UN 'MANIFESTO' DI IMBARAZZO - SCRIVE L'AMICA DI GIULIO REGENI: ''NON ERA UN COLLABORATORE DEL MANIFESTO. GLI AVEVANO RIFIUTATO L'ARTICOLO. LO HANNO PUBBLICATO DOPO LA MORTE SOLO PER LUCRARE SULLA TRAGEDIA, CONTRO IL VOLERE DELLA FAMIGLIA'' - FRANK CIMINI: IL MANIFESTO NON PAGA I GIORNALISTI? È DAGLI ANNI '80 CHE È COSÌ. GLI FECI CAUSA E NON MI FECERO PIÙ SCRIVERE
IL POST DI DAGOSPIA CON LA POLEMICA SUL 'MANIFESTO', GIULIO REGENI E I GIORNALISTI NON PAGATI
il manifesto prima pagina con gli articoli di giulio regeni dopo la morte
Riceviamo e pubblichiamo:
Lettera 1
Gentile redazione di Dagospia,
Ho visto che avete pubblicato il mio status Facebook sul caso Giulio Regeni, nel quale critico quello che una volta era il glorioso quotidiano comunista di aver pubblicato l'articolo del ricercatore ucciso in Egitto - dopo averlo respinto al mittente da vivo - solo da morto. E dove critico, anche, Il Manifesto per la sua incauta (a dir poco!) risposta dove si dice che i loro collaboratori non sono pagati perché "scrivono per puro piacere".
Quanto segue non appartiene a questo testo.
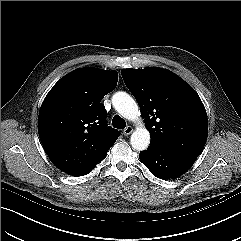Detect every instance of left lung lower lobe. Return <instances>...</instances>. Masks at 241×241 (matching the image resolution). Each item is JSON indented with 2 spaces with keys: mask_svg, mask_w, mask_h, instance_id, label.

Vorrei farvi sapere che in queste ore mi sono arrivati messaggi di amici e colleghi di Giulio che si sono detti "disgustati" dal comportamento del giornale con il quale Giulio avrebbe voluto collaborare. (Ma da vivo).
Uno su tutti, quello della sua collega Paz, ve lo allego. Leggete voi stessi. Per ripristinare la verità su questa triste storia.
A nome dei freelance che scriverebbero - secondo le prestigiose firme del Manifesto - per "puro piacere", vorrei invece dire qualcosa io.
il commento di paz zarate sul caso giulio regeni il manifest
Per puro piacere, al limite, uno va a farsi una sauna. Non va a rischiare la pelle all'estero o a spaccarsi la schiena per produrre inchieste.
Saluti.
Arianna Giunti
Scrive Paz Zarate, amica di Giulio Regeni e collaboratrice di ''El Pais'', sulla bacheca di Arianna Giunti:
Thank you for putting the truth out. My friend Giulio was NOT a collaborator of Il Manifesto. The article was not "waiting to be published": they had rejected it. They have claimed he was a collaborator just to benefit from this tragedy and the attention it brings upon them.
On top of this falsehood, they published not respecting anonymity, breaking the agreement of manuscript submission; and against the wish of the family, who pleaded for the discretion required for the investigation. This is a violation of the law and of every single code of ethics in journalism. Manifesto brings shames on Italy and journalism worldwide.
Lettera 2
Carissimo Dago,
non sono stupito per il modo in cui il quotidiano "comunista" il manifesto ha trattato giulio regeni arrivando poi addirittura a rivendicare la prassi e il diritto di non pagare i collaboratori che lo farebbero per il piacere di scrivere, come volontariato. E' così da sempre. Io feci causa di lavoro a quel giornale nel 1980 perchè ero lì da oltre tre anni alla redazione di milano e non mi pagavano nonostante la dichiarazione di praticantato per accedere all'esame di stato. Non ero ritenuto adeguato alle loro altezze ma intanto sfruttavano il mio lavoro, anche da inviato in giro per l'italia.
"Ma noi cerchiamo un giornalista economico" mi disse Filippo Maone, amministratore delegato, una sorta di Vittorio Valletta "di sinistra". "Più economico di me? Non mi avete mai pagato" risposi. L'allora presidente dei giornalisti lombardi Walter Tobagi mi consigliò di fare causa. E così fu. I signori di via Tomacelli replicarono che anche nel caso avessi vinto non mi avrebbero fatto scrivere. Si arrivò a una transazione. Mi pagarono dopo 400 mila lire al mese per un paio di anni, facendo quello che prima non avevano fatto. Ma il rapporto politico e di lavoro finì lì.
Qualche anno dopo in un'assemblea a Milano in vista delle elezioni ebbi uno scontro con la signora Rossanda che era ancora arrabbiata per la mia causa. Litigammo su Toni Negri che lei indicava di votare alla camera insieme al pci al senato. Io risposi facendo osservare la contraddizione di votare da iun lato per il carcerato e dall'altro per il carceriere.